Vivid details of the principle players add resonance. Here the
reader encounters Detective Gabriel Coffin who prefers three piece
suits, French cuffs, a bowler hat, a mahogany cane, basset hounds,
eating lobster without utensils and chocolate bars with a knife and
fork. Though considering himself an intellectual, he plays poker on
alternate Tuesdays with a policeman, a plumber and a mechanic. He muses
that these three are among the most intelligent but least intellectual
men he knows. A closing value-added section offers readers book club
discussion questions, “A Conversation with Noah Charney,” plus related books and films.—Virginia H. Jones
Love and Shame and Love by Peter Orner (Little, Brown and Company,
$24.99).
Don’t be put off by the flat-footed title of this new novel.

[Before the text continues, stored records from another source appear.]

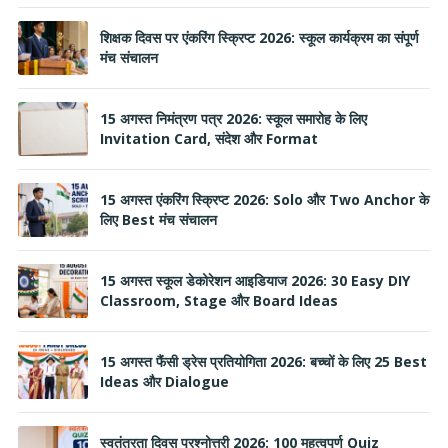
शिक्षक दिवस पर एंकरिंग स्क्रिप्ट 2026: स्कूल कार्यक्रम का संपूर्ण
मंच संचालन
15 अगस्त निमंत्रण पत्र 2026: स्कूल समारोह के लिए
Invitation Card, संदेश और Format
15 अगस्त एंकरिंग स्क्रिप्ट 2026: Solo और Two Anchor के
लिए Best मंच संचालन
15 अगस्त स्कूल डेकोरेशन आइडियाज 2026: 30 Easy DIY
Classroom, Stage और Board Ideas
15 अगस्त फैंसी ड्रेस प्रतियोगिता 2026: बच्चों के लिए 25 Best
Ideas और Dialogue
स्वतंत्रता दिवस प्रश्नोत्तरी 2026: 100 महत्वपूर्ण Quiz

Set mainly in the Windy City and Highland Park, Love and Shame and Love
opens with an epigraph from Saul Bellow: “In Chicago I had unfinished
emotional business.” The novel then chronicles, in highly original
fashion, the lives and loves of three generations in a Chicago Jewish
family, filtering events and perceptions through the consciousness of
its third-generation protagonist, Alexander Popper.
Peter Orner, who grew up locally and now teaches creative writing at
San Francisco State, has produced a lyrical, literary, and playful
novel. The narrative is not a straight chronology with standard prose
chapters, but rather a series of vignettes, some of them almost poetry,
that gradually develop the main character’s perspective on life. The
book also features captivating pen and ink illustrations by Eric Orner,
the writer’s brother.
Lake Michigan is a felt presence in the novel, and Orner lards the
text with references to familiar local places (e.g., the Pump Room, the
Standard Club), as well as to social and political events from the
second half of the twentieth century. Various Chicago personalities also
make the scene: Judge Abraham Lincoln Marovitz, the first Mayor Daley,
Irv Kupcinet. Throughout, Popper evinces a kind of Stoical sadness
about life and its vicissitudes. In the final scene, he stands by the
shore of Lake Michigan in January, studying the colors in front of him
and the “jagged breakers rising out of the water like broken teeth.”
Reflecting on his life he thinks, “The lake is always east. East is
always the lake. Anywhere else he’s ever been he never knows where he
is.”
Like Sandburg’s famous poem, Love and Shame and Love is a complex
portrait of Chicago -- and to Sandburg’s string of epithets for the City
of the Big Shoulders, Orner’s book might be said to add Shaper of
Destinies. The novel is a rich addition to the shelf of literature about
life here along the lake.—Julie West Johnson
How It All Began by Penelope Livel
y (Viking, $26.95). Drawing upon the
theory of the butterfly effect, which suggests that even the rustle of
air caused by the wings of an insect half a world away can impact us
all, author Lively, always the astute observer of modern English life,
creates a chain of unanticipated events set in motion by the mugging of
elderly Charlotte Rainsford. Unexpectedly—or perhaps not so
unexpectedly—Charlotte’s life and those around her change in new and
interesting ways.
Charlotte recovers in the home of her daughter and son-in-law, Rose
and Gerry. Charlotte is surprised to learn that Gerry is not quite as
boring as she had believed and never learns that Anton, the immigrant to
whom she teaches English, falls in love with Rose and that Rose
reciprocates that feeling. Furthermore, Rose’s employer, a
self-important retired historian who imagines that the world eagerly
awaits his new television series on 18th century English life, finds
himself confronting his personal assistant and BBC TV executives who are
eager to exploit his knowledge and just as ready to abandon the project
when complications arise. Throw into the mix a relationship that
teeters back and forth between the comfort of married life and the fear
of the unknown reality of divorce and Lively has stirred the cauldron
thoroughly enough to keep her reader
absorbed once again.
Lively explores the power of both stories and chance in our lives.
“Powerful things, stories,” Charlotte tells Anton. The story of each
life in this slim novel and how each is connected to the other as
delicately as the wings of an insect is a delight.